Save states have also been added to the games, so you can resume them here much easily than you could even in that collection. The presentation is a bit less flashy here than it was then, with only 8-bit-inspired menus to navigate. There’s no Mega Man sprite to move through the world and pick a game, and it does make it seem like a bit less effort was put into it in that regard. However, the collection as a whole still clearly had love put into it by the staff. The NES Remix-style challenges are excellent and will force you to learn which powers do what in the world while also placing an emphasis on efficiency. These can easily be a long-term time sink for speedrunners.
Some of the coolest additions to the collection are the seemingly endless amounts of artwork and music. Mega Man has always had some interesting artwork, but very little of it has been seen. Now, you can see hundreds of previously unseen sketches – including the original odd-looking designs for Dr. Light and Wily. It’s a fascinating look at the origins of the series, and a great way for Capcom to further monetize all of the stuff they have for it because it’s worth getting the collection just for the artwork. The only issue I had with how it was presented was that there’s no borderless option – so you can’t just view the art on its own. Capcom has done this feature far better with games like Cannon Spike on the Dreamcast, so it’s a bit puzzling to see it done so poorly here. I’d still rather see the art in an imperfect way than not at all, but I would like to see this issue patched up.
The early marketing of the collection brought up how the games had been redrawn for HD displays, but it’s really hard to tell just what that means exactly. The games can be displays in either their original aspect ratio, 4:3, or a stretched widescreen mode – which isn’t anything special. Playing the NES games on a RetroN 5 could accomplish the same thing and when comparing screens of the NES games through HDMI versus the ones in this collection, it’s impossible for me to tell a practical difference between the two. The new graphical filters that allow you to either add a thin or faded old CRT TV appearance are nice, but don’t add much value to things. The latter at least does accurately replicate the look of the games on an older TV, but I find the crisper graphics without filters to be preferable as that brings out the beauty in the sprite-based artwork far more.

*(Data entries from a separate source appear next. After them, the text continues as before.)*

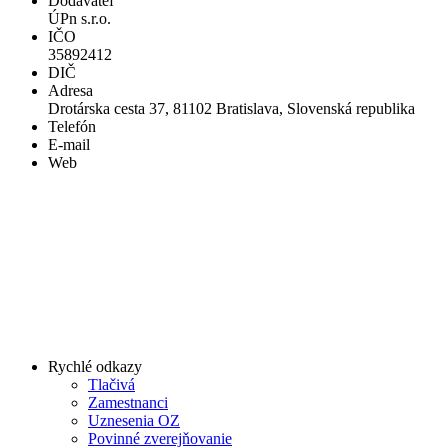
Dodávateľ
ÚPn s.r.o.
IČO
35892412
DIČ
Adresa
Drotárska cesta 37, 81102 Bratislava, Slovenská republika
Telefón
E-mail
Web
Rychlé odkazy
Tlačivá
Zamestnanci
Uznesenia OZ
Povinné zverejňovanie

While the visual changes aren’t all that noteworthy, the music for the NES originals has held up wonderfully. What’s better is that this collection gives you every single OST complete with artwork for them and allows you to listen to anything you could possibly want to from the first six games in the series. The copious amounts of content here allowed me to make some sense out of only having the NES games on here – in doing so, you keep that 8-bit gameplay style intact for the entire collection and have chiptunes for the soundtrack. It’s a bit more uniform, and perhaps there’s some issue with not having tons of art or master tracks for the other Mega Man Classic series games.
The Mega Man Legacy Collection may seem lacking in core game content given how vast the Mega Man franchise is, but what it delivers is executed perfectly. Every game included here lacks input lag and comes with a lot of extras. Capcom still clearly has a lot of work to do to regain the trust of Mega Man’s long-time fanbase, but this affordably-priced compilation is a step in the right direction. Hopefully if it does well, we’ll see releases for the entire X series alongside Zero, Battle Network, and maybe even the Star Force games down the line.
Reviewed By: Jeremy Peeples
This review is based on a digital copy of Mega Man Legacy Collection for the Xbox One provided by Capcom.